Gopakumar Abhijith M, Balachandran Prasanna V, Xue Dezhen, Gubernatis James E, Lookman Turab
Los Alamos National Laboratory, Theoretical Division, Los Alamos, 87545, USA.
State Key Laboratory for Mechanical Behavior of Materials, Xian Jiaotong University, Xian, 710049, China.
Sci Rep. 2018 Feb 27;8(1):3738. doi: 10.1038/s41598-018-21936-3.
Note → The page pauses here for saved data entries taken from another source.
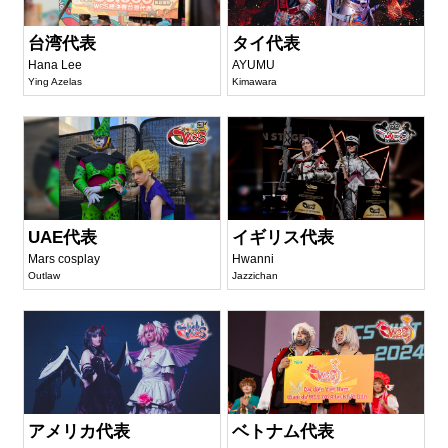
台湾代表
タイ代表
Hana Lee
AYUMU
Ying Azelas
Kimawara
UAE代表
イギリス代表
Mars cosplay
Hwanni
Outlaw
Jazzichan
アメリカ代表
ベトナム代表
Guiding experiments to find materials with targeted properties is a crucial aspect of materials discovery and design, and typically multiple properties, which often compete, are involved. In the case of two properties, new compounds are sought that will provide improvement to existing data points lying on the Pareto front (PF) in as few experiments or calculations as possible. Here we address this problem by using the concept and methods of optimal learning to determine their suitability and performance on three materials data sets; an experimental data set of over 100 shape memory alloys, a data set of 223 MAX phases obtained from density functional theory calculations, and a computational data set of 704 piezoelectric compounds. We show that the Maximin and Centroid design strategies, based on value of information criteria, are more efficient in determining points on the PF from the data than random selection, pure exploitation of the surrogate model prediction or pure exploration by maximum uncertainty from the learning model. Although the datasets varied in size and source, the Maximin algorithm showed superior performance across all the data sets, particularly when the accuracy of the machine learning model fits were not high, emphasizing that the design appears to be quite forgiving of relatively poor surrogate models.
指导实验以寻找具有目标特性的材料是材料发现和设计的关键环节,通常涉及多个往往相互竞争的特性。对于两种特性的情况,人们寻求新的化合物,以便在尽可能少的实验或计算中改进位于帕累托前沿(PF)上的现有数据点。在此,我们通过使用最优学习的概念和方法来解决这个问题,以确定其在三个材料数据集上的适用性和性能;一个包含100多种形状记忆合金的实验数据集、一个通过密度泛函理论计算获得的223个MAX相的数据集以及一个包含704种压电化合物的计算数据集。我们表明,基于信息准则值的极大极小和质心设计策略,在从数据中确定PF上的点时,比随机选择、单纯利用代理模型预测或通过学习模型的最大不确定性进行纯探索更有效。尽管数据集在大小和来源上各不相同,但极大极小算法在所有数据集中都表现出卓越的性能,特别是当机器学习模型拟合的准确性不高时,这强调了该设计对于相对较差的代理模型似乎相当宽容。